12 января 1945 г. ударная группа войск русских начала хорошо подготовленное наступление с предмостного укрепления у Баранува. Уже 11 января были симптомы того, что скоро должно начаться наступление. Пленные дали показания, что в ночь на 11 января было приказано освободить помещения для прибывающих танкистов. В радиограмме сообщалось: «Всё в порядке! Подкрепления прибыли!» С 17 декабря 1944 г. количество орудийных стволов на предмостном укреплении у Баранува увеличилось на 719, миномётных стволов — на 268. В показаниях пленных о предмостном укреплении под Пулавами говорилось: «Предстоит наступление.

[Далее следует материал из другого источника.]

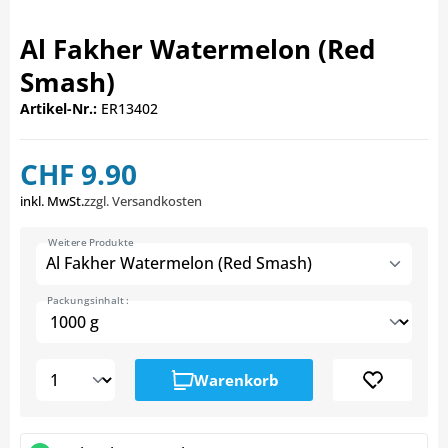
Al Fakher Watermelon (Red
Smash)
Artikel-Nr.:
ER13402
CHF 9.90
inkl. MwSt.
zzgl. Versandkosten
Weitere Produkte
Al Fakher Watermelon (Red Smash)
Packungsinhalt :
Warenkorb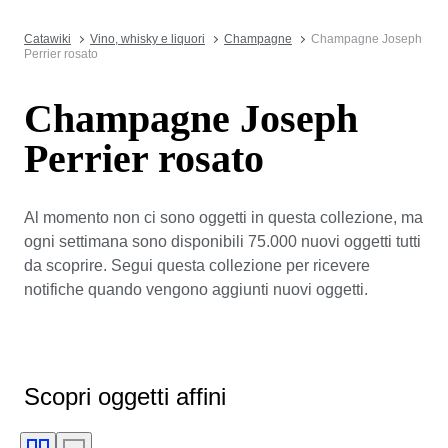
Catawiki
Vino, whisky e liquori
Champagne
Champagne Joseph
Perrier rosato
Champagne Joseph
Perrier rosato
Al momento non ci sono oggetti in questa collezione, ma
ogni settimana sono disponibili 75.000 nuovi oggetti tutti
da scoprire. Segui questa collezione per ricevere
notifiche quando vengono aggiunti nuovi oggetti.
Scopri oggetti affini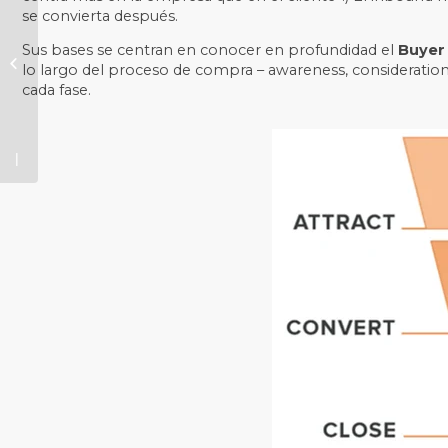
o cómo
se convierta después.
alinear
Sus bases se centran en conocer en profundidad el
Buyer
Marketing
lo largo del proceso de compra – awareness, consideration
y Ventas
cada fase.
con
inbound
marketing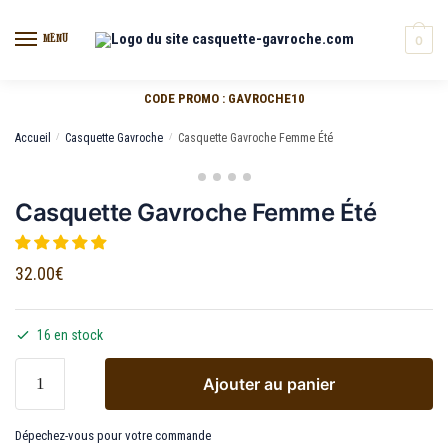
MENU
0
CODE PROMO : GAVROCHE10
Accueil
/
Casquette Gavroche
/
Casquette Gavroche Femme Été
Casquette Gavroche Femme Été
32.00
€
16 en stock
Ajouter au panier
Dépechez-vous pour votre commande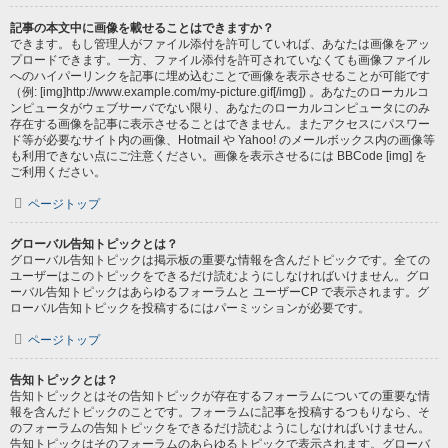
記事の本文中に画像を載せることはできますか？
できます。もし管理人がファイル添付を許可していれば、あなたは画像をアッ
プロードできます。一方、ファイル添付を許可されていなくても画像ファイル
へのハイパーリンクを記事に埋め込むことで画像を表示させることが可能です
（例: [img]http://www.example.com/my-picture.gif[/img]) 。あなたのローカルコ
ンピュータがウェブサーバでない限り、あなたのローカルコンピュータにのみ
存在する画像を記事に表示させることはできません。またアクセスにパスワー
ド等が必要なサイト内の画像、Hotmail や Yahoo! のメールボックス内の画像等
も利用できない点にご注意ください。画像を表示させるには BBCode [img] を
ご利用ください。
ページトップ
グローバル告知トピックとは？
グローバル告知トピックは掲示板の重要な情報を含んだトピックです。全ての
ユーザーはこのトピックをできるだけ読むようにしなければいけません。グロ
ーバル告知トピックはあらゆるフォーラムと ユーザーCP で表示されます。グ
ローバル告知トピックを投稿するにはパーミッションが必要です。
ページトップ
告知トピックとは？
告知トピックとはその告知トピックが存在するフォーラムについての重要な情
報を含んだトピックのことです。フォーラムに記事を投稿するつもりなら、そ
のフォーラムの告知トピックをできるだけ読むようにしなければいけません。
告知トピックはそのフォーラムのあらゆるトピックで表示されます。グローバ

В первом эшелоне — штрафные подразделения. Наступление поддерживают 40 танков. От 30 до 40 танков — в лесу в 2–3 км за передним краем. В ночь на 8 января произведено разминирование». Воздушная разведка донесла о подходе подкреплений на предмостные укрепления на Висле. Другие пленные сообщали, что на каждый километр фронта наступления предусмотрено 300 стволов, включая миномёты, противотанковые орудия и многоствольные установки. С предмостного укрепления у Магнушева доложили, что противник ведёт пристрелку с 60 новых огневых позиций.